Voxelscape A GPU-based ray caster for semi-voxel terrains like in the old Novalogic titles (eg Delta Force or Comance).

Development Iteration

Algorithm

  • Render to a framebuffer of the desired resolution
  • A fullscreen-quad is rendered, the corners are the normalised vectors into world space. The following fragment shader is used:
  • Each pixel is a ray into world space and starts at the camera position (store this in a uniform variable)
  • Right now, there is a fixed step size (It might be better to have a long step size if the camera looks down and a shorter at grazing angles)
  • Iterate until you hit the maximum iteration count:
  • Add the view direction to your current position with (multiplied by the step size)
  • If the current position if above the maximum terrain height (or 1.0) and the view direction is facing upwards, break and set the sky color
  • Use the position’s xz to access the current heightmap position
  • If the y coordinate is below the heightmap height, calculate the colour and break from the iterations:
  • Use the normalised height to access a 1D colour map (in this example from brown - low to green - medium to white - high)
  • Look up detail in a noise texture.
  • If the y coordinate is below the water line, set the water colour and break
  • Mix the fragment colour with the fog colour, use iteration count divided by max iteration count as the delta for the interpolation. This will shade both water and terrain.
  • Draw another fullscreen quad and use the framebuffer as input texture, this should scale it to the desired resolution.
  • Notes on gl_FragDepth in a ray caster

    To combine multiple buffers with their depth textures, the depth values have to be in the same range and with the same scaling. Multiple buffers are used and most have the standard OpenGL depth range/test. Calculating the ‘correct’ and OpenGL compatible z-buffer value in the raycaster follows this formula (which can be extracted when multiplying the z coordinate with the modelview projection transform):

    float r;  // distance along ray -- the same as the vertex - eye distance
    
    float zf; // farplane distance
    float zn; // nearplane distance
    
    gl_FragCoord = zf / (zf - zn) * (1.0 - zn / r);
          

    Depth Textures in FBOs

    FBOs can bind render buffers or bindable textures at the depth buffer attachment point. Depth textures provide readback facilities for example for shadow mapping or general depth compares.
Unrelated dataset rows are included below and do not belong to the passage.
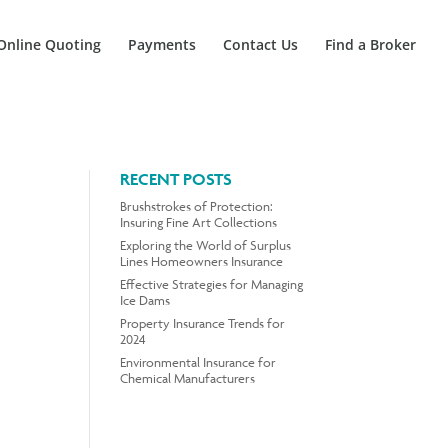
Online Quoting
Payments
Contact Us
Find a Broker
RECENT POSTS
Brushstrokes of Protection:
Insuring Fine Art Collections
Exploring the World of Surplus
Lines Homeowners Insurance
Effective Strategies for Managing
Ice Dams
Property Insurance Trends for
2024
Environmental Insurance for
Chemical Manufacturers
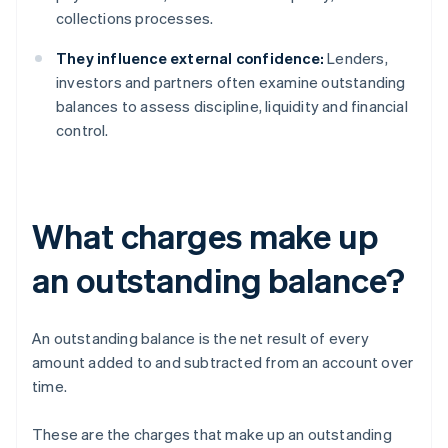
collections processes.
They influence external confidence:
Lenders,
investors and partners often examine outstanding
balances to assess discipline, liquidity and financial
control.
What charges make up
an outstanding balance?
An outstanding balance is the net result of every
amount added to and subtracted from an account over
time.
These are the charges that make up an outstanding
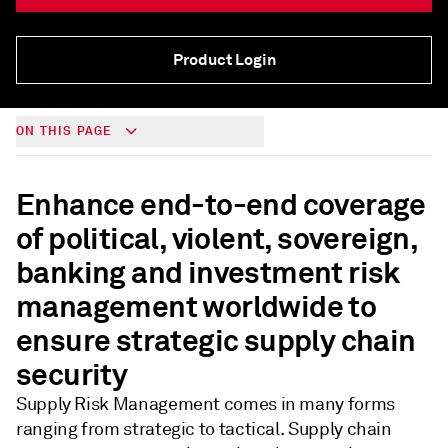
Product Login
ON THIS PAGE
Enhance end-to-end coverage
of political, violent, sovereign,
banking and investment risk
management worldwide to
ensure strategic supply chain
security
Supply Risk Management comes in many forms
ranging from strategic to tactical. Supply chain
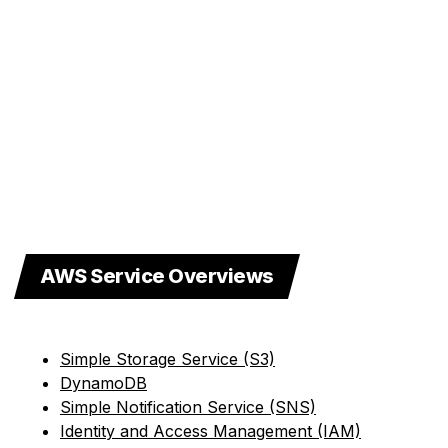
AWS Service Overviews
Simple Storage Service (S3)
DynamoDB
Simple Notification Service (SNS)
Identity and Access Management (IAM)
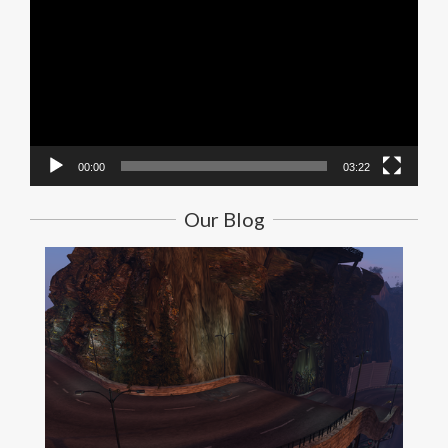
Player
00:00
03:22
Our Blog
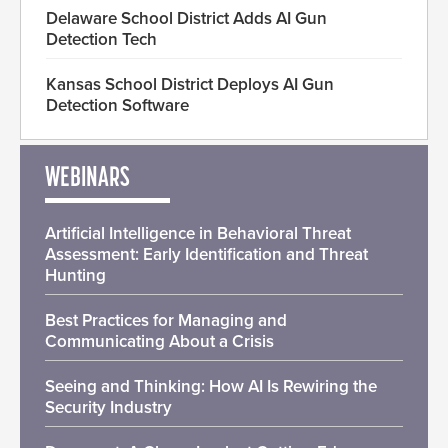
Delaware School District Adds AI Gun
Detection Tech
Kansas School District Deploys AI Gun
Detection Software
WEBINARS
Artificial Intelligence in Behavioral Threat
Assessment: Early Identification and Threat
Hunting
Best Practices for Managing and
Communicating About a Crisis
Seeing and Thinking: How AI Is Rewiring the
Security Industry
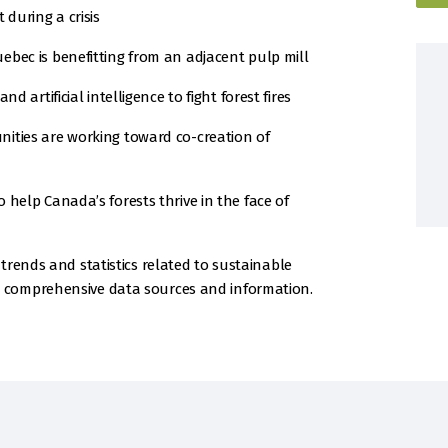
 during a crisis
bec is benefitting from an adjacent pulp mill
d artificial intelligence to fight forest fires
ities are working toward co-creation of
help Canada’s forests thrive in the face of
trends and statistics related to sustainable
 comprehensive data sources and information.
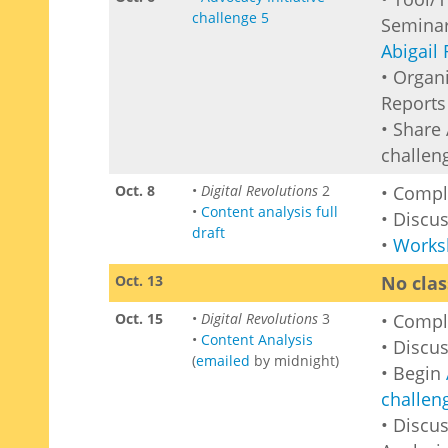
challenge 5
Seminar
Abigail 
• Organ
Reports 
• Share 
challen
Oct. 8
•
Digital Revolutions
2
• Comp
•
Content analysis full
• Discu
draft
•
Works
Oct. 13
No clas
Oct. 15
•
Digital Revolutions
3
• Comp
•
Content Analysis
• Discu
(
emailed
by midnight)
• Begin
challen
• Discus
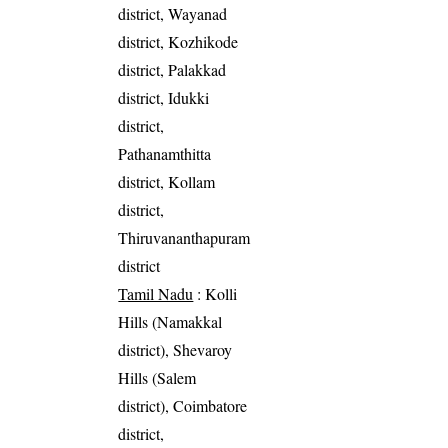
district, Wayanad
district, Kozhikode
district, Palakkad
district, Idukki
district,
Pathanamthitta
district, Kollam
district,
Thiruvananthapuram
district
Tamil Nadu
: Kolli
Hills (Namakkal
district), Shevaroy
Hills (Salem
district), Coimbatore
district,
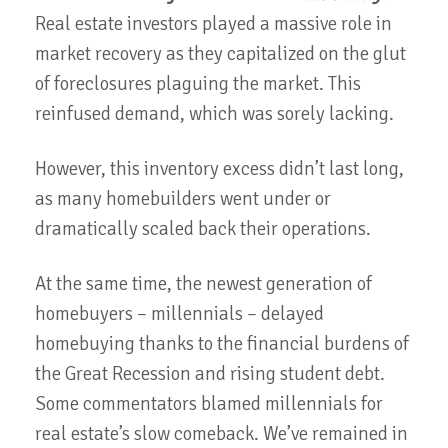
Real estate investors played a massive role in
market recovery as they capitalized on the glut
of foreclosures plaguing the market. This
reinfused demand, which was sorely lacking.
However, this inventory excess didn’t last long,
as many homebuilders went under or
dramatically scaled back their operations.
At the same time, the newest generation of
homebuyers – millennials – delayed
homebuying thanks to the financial burdens of
the Great Recession and rising student debt.
Some commentators blamed millennials for
real estate’s slow comeback. We’ve remained in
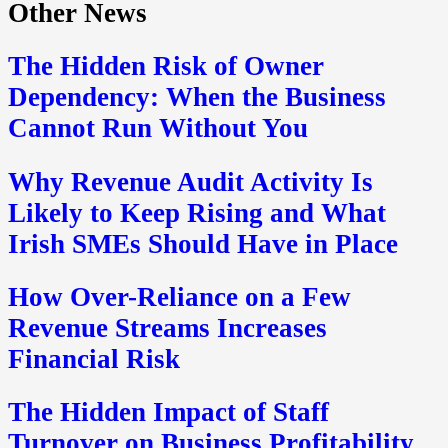
Other News
The Hidden Risk of Owner
Dependency: When the Business
Cannot Run Without You
Why Revenue Audit Activity Is
Likely to Keep Rising and What
Irish SMEs Should Have in Place
How Over-Reliance on a Few
Revenue Streams Increases
Financial Risk
The Hidden Impact of Staff
Turnover on Business Profitability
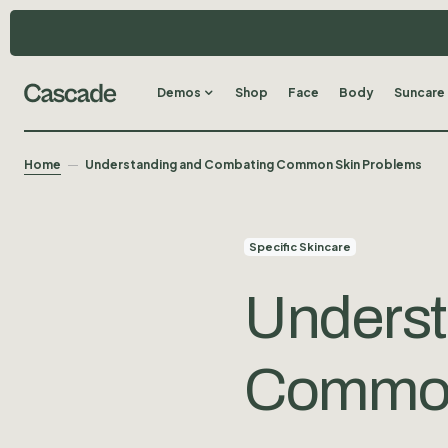
Demos
Shop
Face
Body
Suncare
Home
Understanding and Combating Common Skin Problems
Specific Skincare
Underst
Common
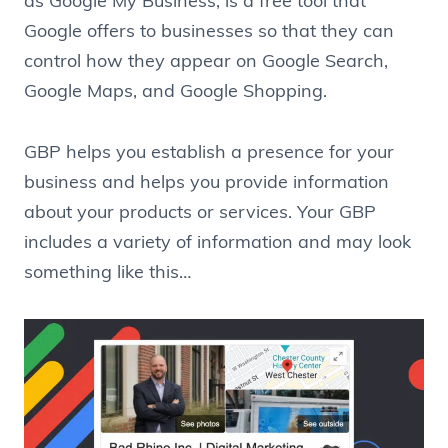
as Google My Business, is a free tool that
Google offers to businesses so that they can
control how they appear on Google Search,
Google Maps, and Google Shopping.
GBP helps you establish a presence for your
business and helps you provide information
about your products or services. Your GBP
includes a variety of information and may look
something like this…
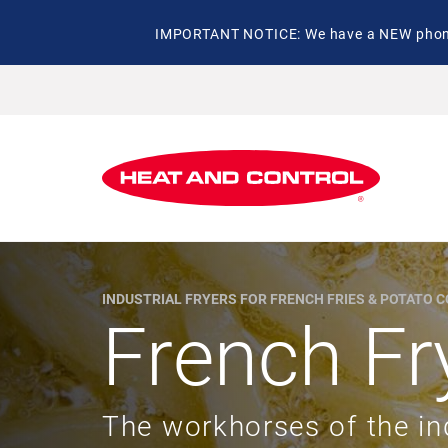
IMPORTANT NOTICE: We have a NEW phone 
INDUSTRIAL FRYERS FOR FRENCH FRIES & POTATO 
French Fr
The workhorses of the in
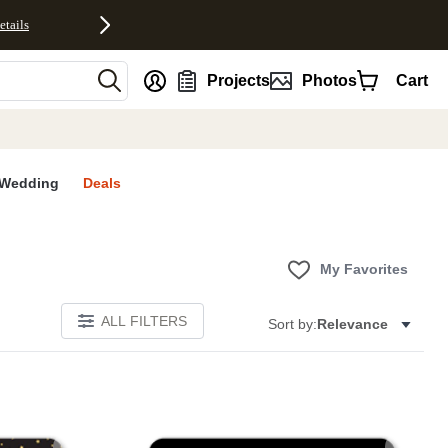
etails
nt
Projects
Photos
Cart
Wedding
Deals
My Favorites
ALL FILTERS
Sort by:
Relevance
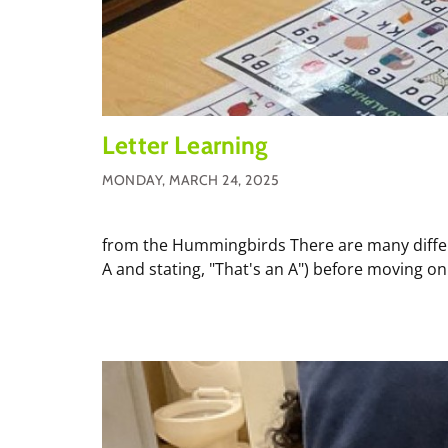
Letter Learning
MONDAY, MARCH 24, 2025
from the Hummingbirds There are many different
A and stating, "That's an A") before moving on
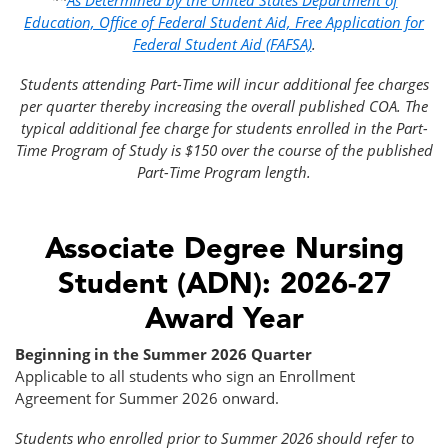
**
As Determined by the United States Department of
Education, Office of Federal Student Aid, Free Application for
Federal Student Aid (FAFSA)
.
Students attending Part-Time will incur additional fee charges
per quarter thereby increasing the overall published COA. The
typical additional fee charge for students enrolled in the Part-
Time Program of Study is $150 over the course of the published
Part-Time Program length.
Associate Degree Nursing
Student (ADN): 2026-27
Award Year
Beginning in the Summer 2026 Quarter
Applicable to all students who sign an Enrollment
Agreement for Summer 2026 onward.
Students who enrolled prior to Summer 2026 should refer to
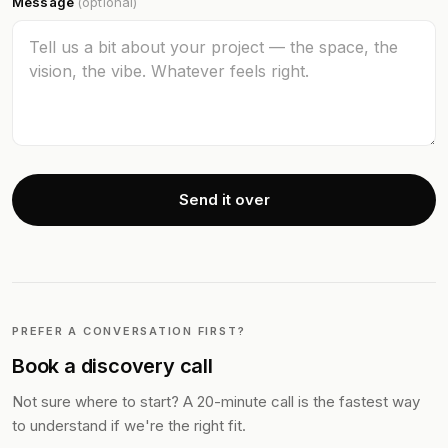
Message
(optional)
Send it over
PREFER A CONVERSATION FIRST?
Book a discovery call
Not sure where to start? A 20-minute call is the fastest way
to understand if we're the right fit.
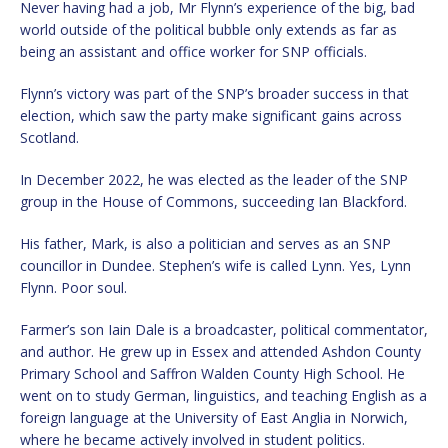
Never having had a job, Mr Flynn’s experience of the big, bad
world outside of the political bubble only extends as far as
being an assistant and office worker for SNP officials.
Flynn’s victory was part of the SNP’s broader success in that
election, which saw the party make significant gains across
Scotland.
In December 2022, he was elected as the leader of the SNP
group in the House of Commons, succeeding Ian Blackford.
His father, Mark, is also a politician and serves as an SNP
councillor in Dundee. Stephen’s wife is called Lynn. Yes, Lynn
Flynn. Poor soul.
Farmer’s son Iain Dale is a broadcaster, political commentator,
and author. He grew up in Essex and attended Ashdon County
Primary School and Saffron Walden County High School. He
went on to study German, linguistics, and teaching English as a
foreign language at the University of East Anglia in Norwich,
where he became actively involved in student politics.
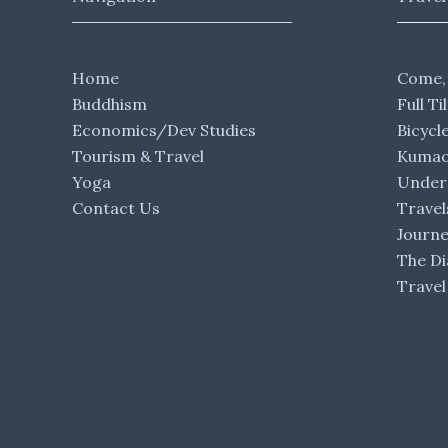
Home
Come,
Buddhism
Full Ti
Economics/Dev Studies
Bicycl
Tourism & Travel
Kumaon
Yoga
Under 
Contact Us
Travel
Journ
The Di
Travel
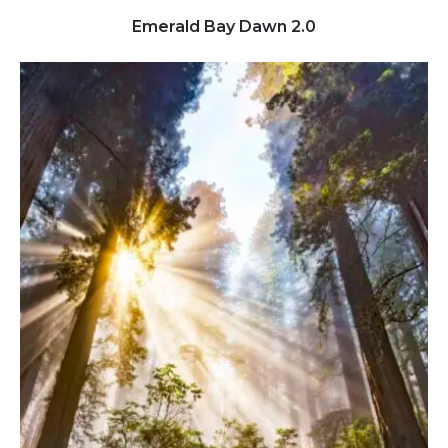
Click to view full image
Emerald Bay Dawn 2.0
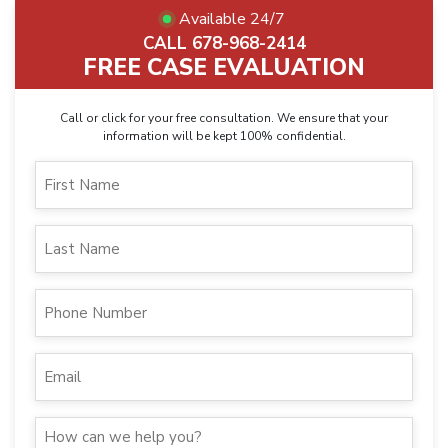
Available 24/7
CALL 678-968-2414
FREE CASE EVALUATION
Call or click for your free consultation. We ensure that your
information will be kept 100% confidential.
    To speed up many FBO rendering operations with fullscreen quads, I usually don’t clear the buffer specifically, but draw a screen-space fullscreen quad, with glDepthTest disabled. This work almost always, because the content of the screen gets overwritten by the new texture anyway -- in this case neither color nor depth buffer need to be cleared. However, this fails if depth textures are needed. It seems that if glDepthTest en/disables the complete depth compare and writing stage. So with a disabled depth test, no values are written to the texture! Clearing the color and depth buffer and enabling depth test fixed this problem.